## Your instructions:
After finding the line containing "This screenshot has height=2576, width=325." below, please output that line and each following one through the line containing "What do you see at coordinates (33, 1203)", exactly as written.

## Data section:
□ □ □ □
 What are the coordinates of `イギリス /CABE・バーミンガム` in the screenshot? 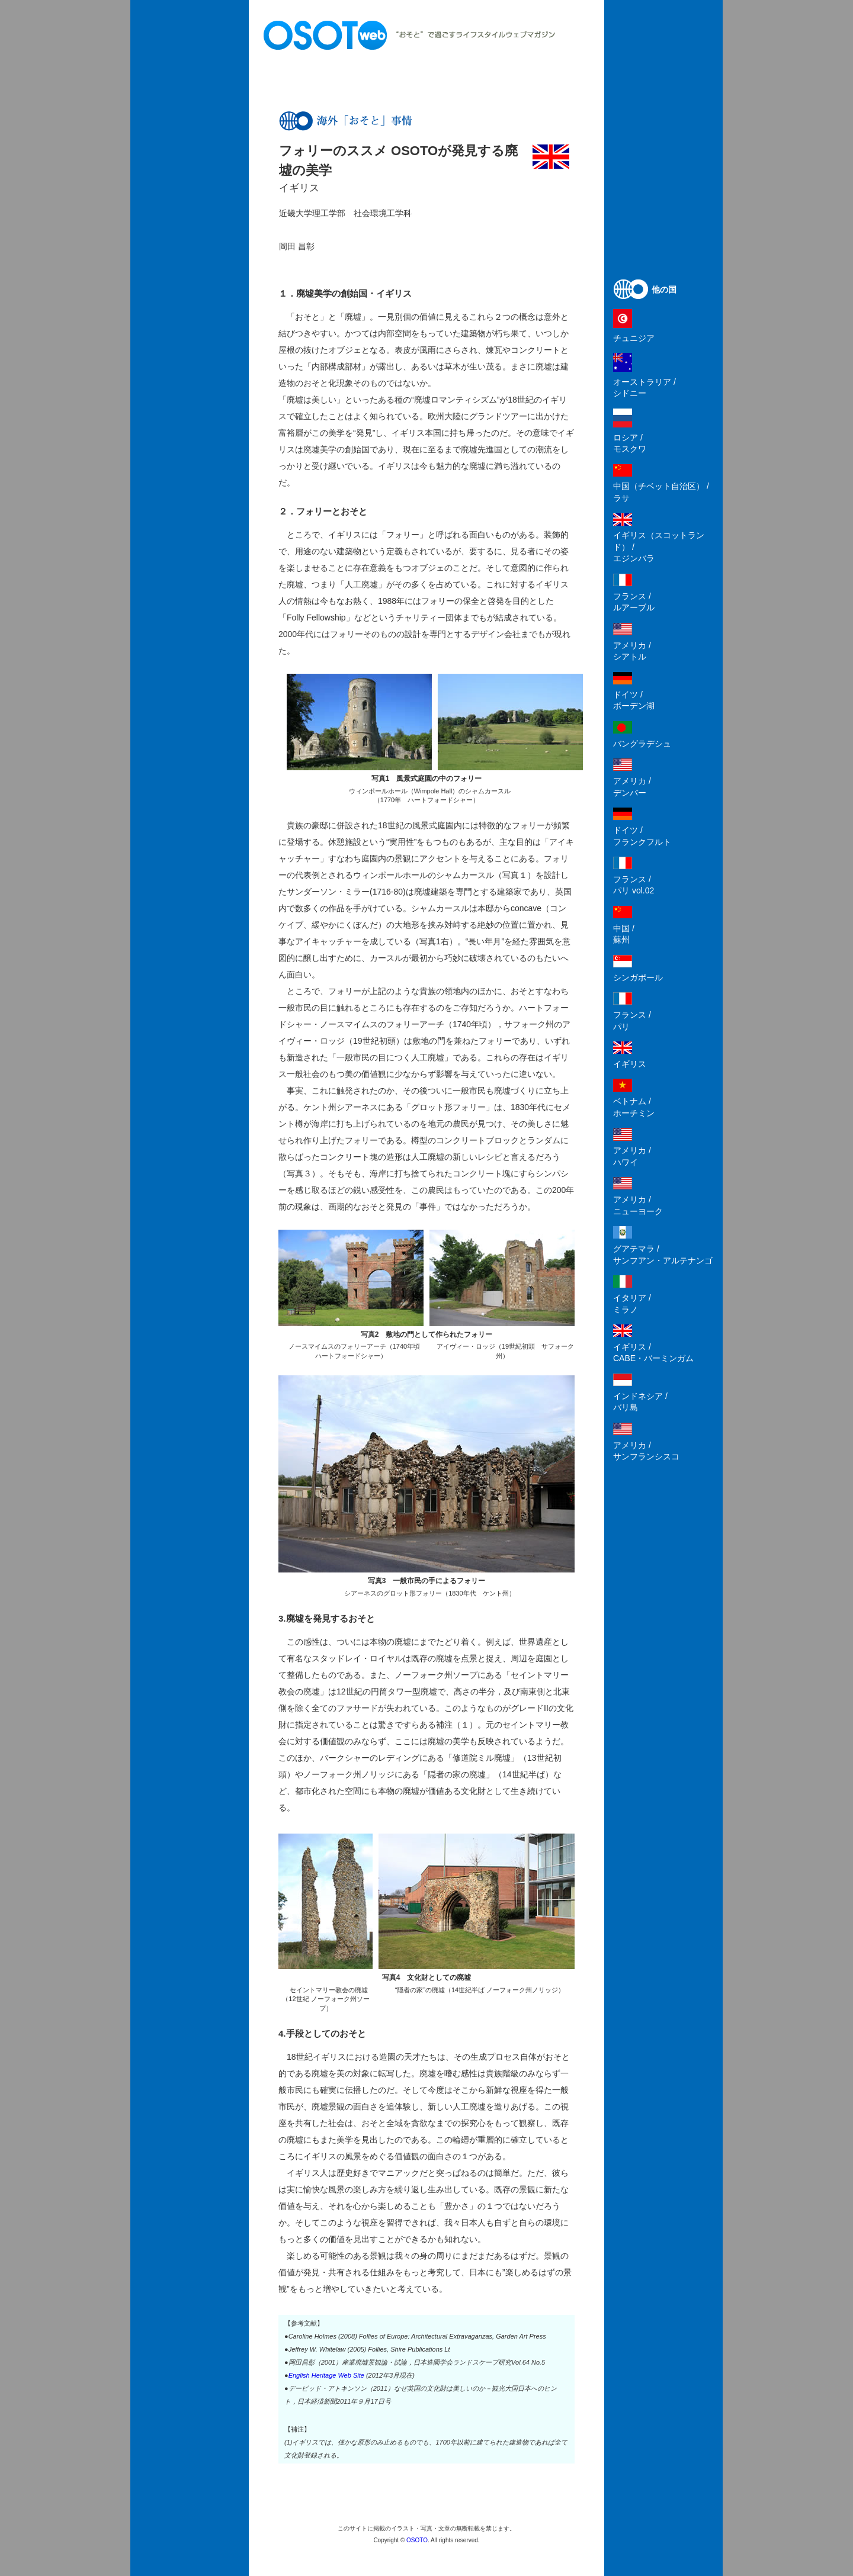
□ □ □ □
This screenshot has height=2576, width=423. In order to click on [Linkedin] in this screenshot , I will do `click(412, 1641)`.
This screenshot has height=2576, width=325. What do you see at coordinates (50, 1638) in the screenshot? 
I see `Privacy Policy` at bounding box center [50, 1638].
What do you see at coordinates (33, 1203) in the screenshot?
□ □ □ □
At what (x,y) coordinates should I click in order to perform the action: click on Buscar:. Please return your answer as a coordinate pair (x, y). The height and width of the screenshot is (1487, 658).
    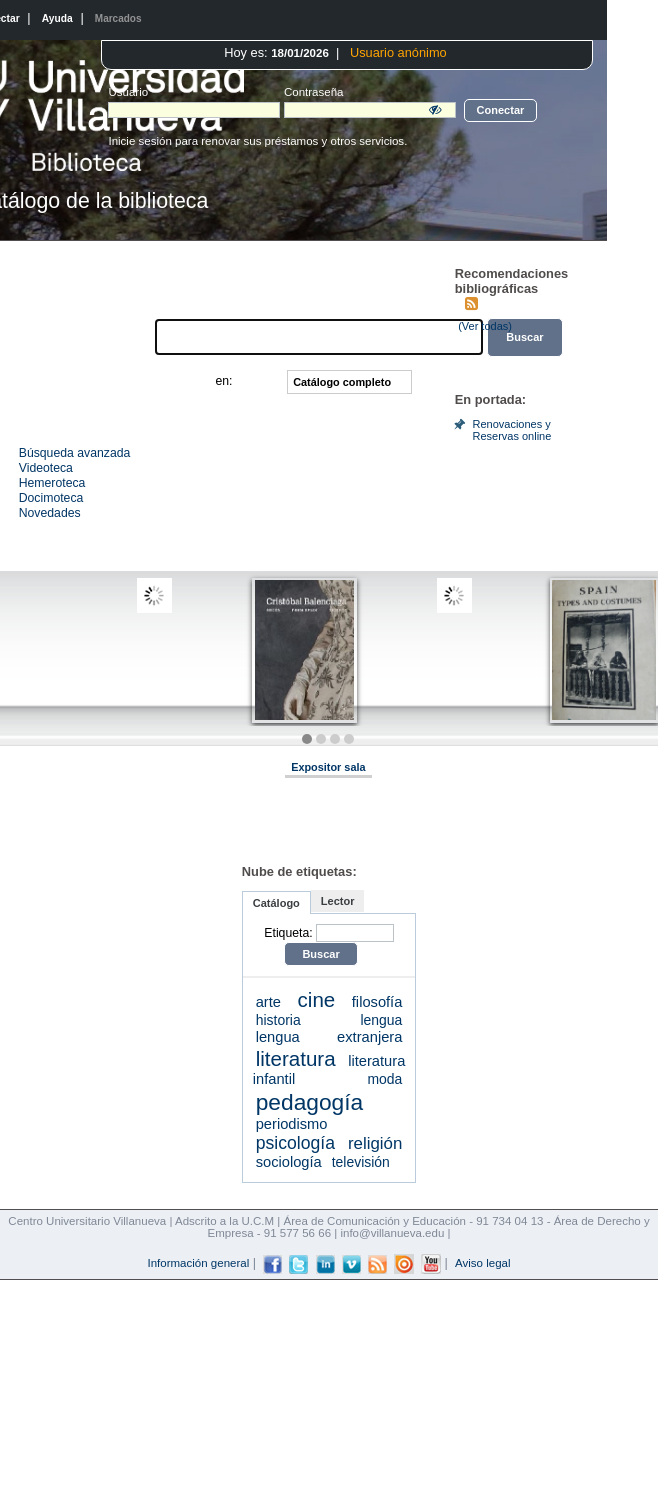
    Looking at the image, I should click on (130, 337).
□ □ □ □
## Output of the exercise:
This screenshot has height=2576, width=325. What do you see at coordinates (50, 1638) in the screenshot? 
I see `Privacy Policy` at bounding box center [50, 1638].
What do you see at coordinates (33, 1203) in the screenshot?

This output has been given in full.